Work item: Set the entries down once more, exactly as they are worded.

Dataset:
+ + +

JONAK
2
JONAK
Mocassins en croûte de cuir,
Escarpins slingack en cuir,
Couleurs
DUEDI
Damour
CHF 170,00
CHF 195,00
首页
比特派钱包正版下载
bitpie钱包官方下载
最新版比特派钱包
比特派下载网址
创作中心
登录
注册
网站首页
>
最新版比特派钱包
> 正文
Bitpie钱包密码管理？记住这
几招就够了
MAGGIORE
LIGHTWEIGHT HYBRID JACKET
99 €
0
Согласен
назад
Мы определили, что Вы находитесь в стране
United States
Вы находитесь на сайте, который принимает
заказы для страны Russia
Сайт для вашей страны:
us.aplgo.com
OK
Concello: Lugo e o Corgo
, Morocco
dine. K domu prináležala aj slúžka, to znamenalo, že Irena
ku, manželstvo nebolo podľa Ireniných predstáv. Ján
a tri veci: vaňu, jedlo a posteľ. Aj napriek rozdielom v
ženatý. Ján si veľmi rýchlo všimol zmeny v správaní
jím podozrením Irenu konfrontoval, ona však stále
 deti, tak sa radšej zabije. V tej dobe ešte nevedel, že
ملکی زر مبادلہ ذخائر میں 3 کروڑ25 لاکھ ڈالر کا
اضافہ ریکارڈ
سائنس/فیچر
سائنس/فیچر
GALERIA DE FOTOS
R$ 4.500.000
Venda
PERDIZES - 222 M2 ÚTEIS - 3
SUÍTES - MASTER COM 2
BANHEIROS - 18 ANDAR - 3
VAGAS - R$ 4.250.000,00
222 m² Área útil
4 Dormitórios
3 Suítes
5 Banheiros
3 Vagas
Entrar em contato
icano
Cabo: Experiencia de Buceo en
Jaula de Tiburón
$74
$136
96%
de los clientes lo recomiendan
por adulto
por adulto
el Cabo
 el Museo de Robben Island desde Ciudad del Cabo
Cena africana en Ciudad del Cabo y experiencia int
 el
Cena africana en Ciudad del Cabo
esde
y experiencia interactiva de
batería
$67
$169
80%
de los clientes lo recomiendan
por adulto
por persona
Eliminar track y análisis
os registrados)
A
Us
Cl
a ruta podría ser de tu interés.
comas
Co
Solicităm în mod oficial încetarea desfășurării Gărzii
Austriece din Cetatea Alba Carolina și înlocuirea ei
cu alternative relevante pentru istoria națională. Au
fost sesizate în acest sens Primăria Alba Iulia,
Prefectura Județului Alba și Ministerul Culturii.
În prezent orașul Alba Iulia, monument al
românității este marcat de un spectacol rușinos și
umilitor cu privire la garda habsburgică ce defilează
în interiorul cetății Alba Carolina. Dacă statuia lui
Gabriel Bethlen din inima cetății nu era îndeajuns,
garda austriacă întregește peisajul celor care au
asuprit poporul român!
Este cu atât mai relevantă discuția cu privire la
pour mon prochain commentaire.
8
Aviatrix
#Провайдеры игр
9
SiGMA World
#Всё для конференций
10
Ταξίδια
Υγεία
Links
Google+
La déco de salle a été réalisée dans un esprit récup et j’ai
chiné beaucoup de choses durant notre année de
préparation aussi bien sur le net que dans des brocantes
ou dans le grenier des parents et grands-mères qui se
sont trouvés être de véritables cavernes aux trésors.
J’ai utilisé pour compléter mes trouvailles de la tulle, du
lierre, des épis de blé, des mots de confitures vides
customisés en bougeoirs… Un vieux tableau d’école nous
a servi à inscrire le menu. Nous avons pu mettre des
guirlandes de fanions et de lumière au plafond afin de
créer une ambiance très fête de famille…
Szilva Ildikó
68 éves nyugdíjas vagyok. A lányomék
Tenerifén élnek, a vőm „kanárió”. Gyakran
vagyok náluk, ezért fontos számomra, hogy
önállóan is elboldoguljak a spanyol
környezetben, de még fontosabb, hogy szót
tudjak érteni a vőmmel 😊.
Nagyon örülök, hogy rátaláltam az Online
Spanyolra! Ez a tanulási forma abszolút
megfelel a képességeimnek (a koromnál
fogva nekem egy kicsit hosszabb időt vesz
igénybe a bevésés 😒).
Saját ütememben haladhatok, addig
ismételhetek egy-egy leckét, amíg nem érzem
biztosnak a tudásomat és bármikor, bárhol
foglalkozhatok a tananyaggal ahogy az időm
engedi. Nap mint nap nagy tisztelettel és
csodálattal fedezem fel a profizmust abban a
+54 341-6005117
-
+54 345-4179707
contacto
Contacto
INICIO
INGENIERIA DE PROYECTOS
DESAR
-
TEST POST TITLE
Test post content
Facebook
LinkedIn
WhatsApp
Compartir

+ + +

Result of the exercise:
JONAK
2
JONAK
Mocassins en croûte de cuir,
Escarpins slingack en cuir,
Couleurs
DUEDI
Damour
CHF 170,00
CHF 195,00
首页
比特派钱包正版下载
bitpie钱包官方下载
最新版比特派钱包
比特派下载网址
创作中心
登录
注册
网站首页
>
最新版比特派钱包
> 正文
Bitpie钱包密码管理？记住这
几招就够了
MAGGIORE
LIGHTWEIGHT HYBRID JACKET
99 €
0
Согласен
назад
Мы определили, что Вы находитесь в стране
United States
Вы находитесь на сайте, который принимает
заказы для страны Russia
Сайт для вашей страны:
us.aplgo.com
OK
Concello: Lugo e o Corgo
, Morocco
dine. K domu prináležala aj slúžka, to znamenalo, že Irena
ku, manželstvo nebolo podľa Ireniných predstáv. Ján
a tri veci: vaňu, jedlo a posteľ. Aj napriek rozdielom v
ženatý. Ján si veľmi rýchlo všimol zmeny v správaní
jím podozrením Irenu konfrontoval, ona však stále
 deti, tak sa radšej zabije. V tej dobe ešte nevedel, že
ملکی زر مبادلہ ذخائر میں 3 کروڑ25 لاکھ ڈالر کا
اضافہ ریکارڈ
سائنس/فیچر
سائنس/فیچر
GALERIA DE FOTOS
R$ 4.500.000
Venda
PERDIZES - 222 M2 ÚTEIS - 3
SUÍTES - MASTER COM 2
BANHEIROS - 18 ANDAR - 3
VAGAS - R$ 4.250.000,00
222 m² Área útil
4 Dormitórios
3 Suítes
5 Banheiros
3 Vagas
Entrar em contato
icano
Cabo: Experiencia de Buceo en
Jaula de Tiburón
$74
$136
96%
de los clientes lo recomiendan
por adulto
por adulto
el Cabo
 el Museo de Robben Island desde Ciudad del Cabo
Cena africana en Ciudad del Cabo y experiencia int
 el
Cena africana en Ciudad del Cabo
esde
y experiencia interactiva de
batería
$67
$169
80%
de los clientes lo recomiendan
por adulto
por persona
Eliminar track y análisis
os registrados)
A
Us
Cl
a ruta podría ser de tu interés.
comas
Co
Solicităm în mod oficial încetarea desfășurării Gărzii
Austriece din Cetatea Alba Carolina și înlocuirea ei
cu alternative relevante pentru istoria națională. Au
fost sesizate în acest sens Primăria Alba Iulia,
Prefectura Județului Alba și Ministerul Culturii.
În prezent orașul Alba Iulia, monument al
românității este marcat de un spectacol rușinos și
umilitor cu privire la garda habsburgică ce defilează
în interiorul cetății Alba Carolina. Dacă statuia lui
Gabriel Bethlen din inima cetății nu era îndeajuns,
garda austriacă întregește peisajul celor care au
asuprit poporul român!
Este cu atât mai relevantă discuția cu privire la
pour mon prochain commentaire.
8
Aviatrix
#Провайдеры игр
9
SiGMA World
#Всё для конференций
10
Ταξίδια
Υγεία
Links
Google+
La déco de salle a été réalisée dans un esprit récup et j’ai
chiné beaucoup de choses durant notre année de
préparation aussi bien sur le net que dans des brocantes
ou dans le grenier des parents et grands-mères qui se
sont trouvés être de véritables cavernes aux trésors.
J’ai utilisé pour compléter mes trouvailles de la tulle, du
lierre, des épis de blé, des mots de confitures vides
customisés en bougeoirs… Un vieux tableau d’école nous
a servi à inscrire le menu. Nous avons pu mettre des
guirlandes de fanions et de lumière au plafond afin de
créer une ambiance très fête de famille…
Szilva Ildikó
68 éves nyugdíjas vagyok. A lányomék
Tenerifén élnek, a vőm „kanárió”. Gyakran
vagyok náluk, ezért fontos számomra, hogy
önállóan is elboldoguljak a spanyol
környezetben, de még fontosabb, hogy szót
tudjak érteni a vőmmel 😊.
Nagyon örülök, hogy rátaláltam az Online
Spanyolra! Ez a tanulási forma abszolút
megfelel a képességeimnek (a koromnál
fogva nekem egy kicsit hosszabb időt vesz
igénybe a bevésés 😒).
Saját ütememben haladhatok, addig
ismételhetek egy-egy leckét, amíg nem érzem
biztosnak a tudásomat és bármikor, bárhol
foglalkozhatok a tananyaggal ahogy az időm
engedi. Nap mint nap nagy tisztelettel és
csodálattal fedezem fel a profizmust abban a
+54 341-6005117
-
+54 345-4179707
contacto
Contacto
INICIO
INGENIERIA DE PROYECTOS
DESAR
-
TEST POST TITLE
Test post content
Facebook
LinkedIn
WhatsApp
Compartir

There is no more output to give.